Delay Analysis of Graphene Field-Effect Transistors

TL;DR

This paper investigates the carrier transit delay in graphene FETs, extracting intrinsic, extrinsic, and parasitic delays to improve understanding and optimization of RF GFET performance.

Contribution

It introduces a method to decompose delay components in GFETs and estimates carrier velocity directly from experimental data, aiding device optimization.

Findings

Achieved a 18-22 GHz cutoff frequency in GFETs.

Extracted internal and external capacitances from scaling behavior.

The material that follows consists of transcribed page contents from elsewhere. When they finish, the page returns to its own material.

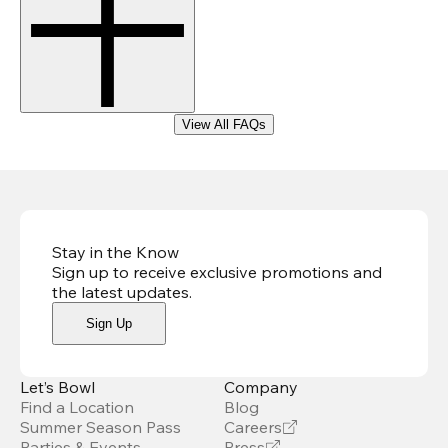
View All FAQs
Stay in the Know
Sign up to receive exclusive promotions and
the latest updates
.
Sign Up
Let’s Bowl
Company
Find a Location
Blog
Summer Season Pass
Careers
Parties & Events
Press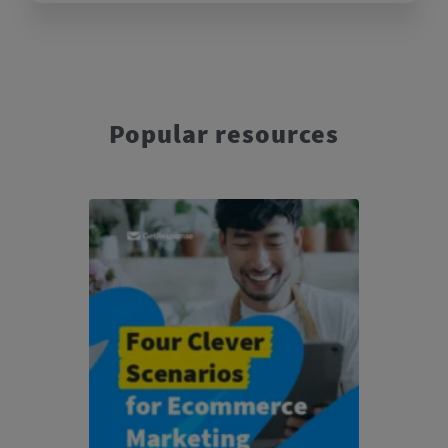
Popular resources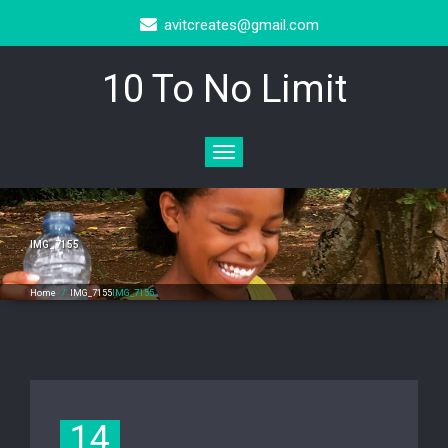
avitcreates@gmail.com
10 To No Limit
Toggle
navigation
IMG_7155
Home
/
IMG_7155
IMG_7155
14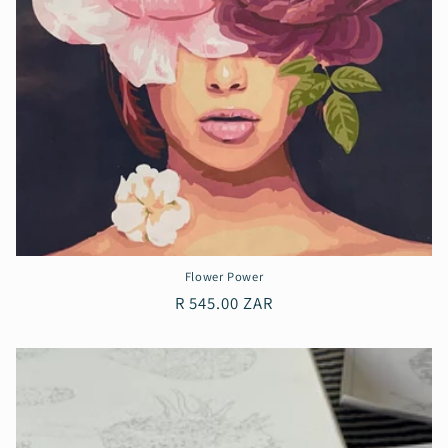
Flower Power
Regular
R 545.00 ZAR
price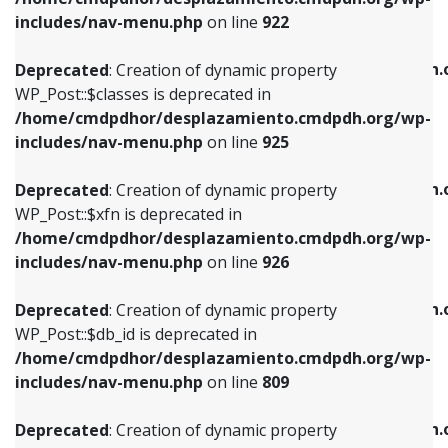
Deprecated
: Creation of dynamic property
Deprecated
: Creation of dynamic property
includes/nav-menu.php
on line
922
WP_Post::$classes is deprecated in
WP_Post::$type_label is deprecated in
/home/cmdpdhor/desplazamiento.cmdpdh.org/wp-
/home/cmdpdhor/desplazamiento.cmdpdh.
Deprecated
: Creation of dynamic property
includes/nav-menu.php
on line
925
includes/nav-menu.php
on line
818
WP_Post::$classes is deprecated in
/home/cmdpdhor/desplazamiento.cmdpdh.org/wp-
Deprecated
: Creation of dynamic property
Deprecated
: Creation of dynamic property
includes/nav-menu.php
on line
925
WP_Post::$xfn is deprecated in
WP_Post::$url is deprecated in
/home/cmdpdhor/desplazamiento.cmdpdh.org/wp-
/home/cmdpdhor/desplazamiento.cmdpdh.
Deprecated
: Creation of dynamic property
includes/nav-menu.php
on line
926
includes/nav-menu.php
on line
839
WP_Post::$xfn is deprecated in
/home/cmdpdhor/desplazamiento.cmdpdh.org/wp-
Deprecated
: Creation of dynamic property
Deprecated
: Creation of dynamic property
includes/nav-menu.php
on line
926
WP_Post::$db_id is deprecated in
WP_Post::$title is deprecated in
/home/cmdpdhor/desplazamiento.cmdpdh.org/wp-
/home/cmdpdhor/desplazamiento.cmdpdh.
Deprecated
: Creation of dynamic property
includes/nav-menu.php
on line
809
includes/nav-menu.php
on line
853
WP_Post::$db_id is deprecated in
/home/cmdpdhor/desplazamiento.cmdpdh.org/wp-
Deprecated
: Creation of dynamic property
Deprecated
: Creation of dynamic property
includes/nav-menu.php
on line
809
WP_Post::$menu_item_parent is deprecated in
WP_Post::$target is deprecated in
/home/cmdpdhor/desplazamiento.cmdpdh.org/wp-
/home/cmdpdhor/desplazamiento.cmdpdh.
Deprecated
: Creation of dynamic property
includes/nav-menu.php
on line
810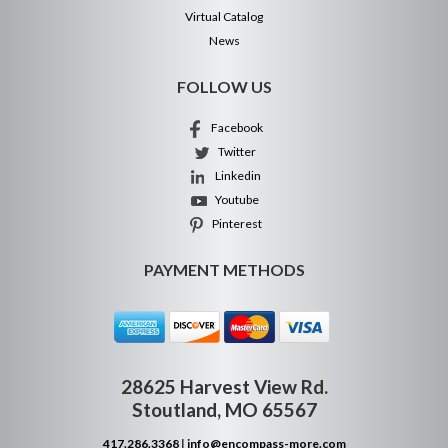
Virtual Catalog
News
FOLLOW US
Facebook
Twitter
Linkedin
Youtube
Pinterest
PAYMENT METHODS
28625 Harvest View Rd.
Stoutland, MO 65567
417.286.3368
|
info@encompass-more.com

Provided a new approach to estimate carrier velocity from experimental data.

Abstract

In this letter, we analyze the carrier transit delay in graphene field-effect transistors (GFETs). GFETs are fabricated at the wafer-scale on sapphire substrate. For a device with a gate length of 210 nm, a current gain cut-off frequency fT of 18 GHz and 22 GHz is obtained before and after de-embedding. The extraction of the internal (Cgs,i, Cgd,i) and external capacitances (Cgs,ex and Cgd,ex) from the scaling behavior of the gate capacitances Cgs and Cgd allows the intrinsic ({\tau}_int), extrinsic ({\tau}_ext) and parasitic delays ({\tau}_par) to be obtained. In addition, the extraction of the intrinsic delay provides a new way to directly estimate carrier velocity from the experimental data while the breakdown of the total delay into intrinsic, extrinsic, and parasitic components can offer valuable information for optimizing RF GFETs structures.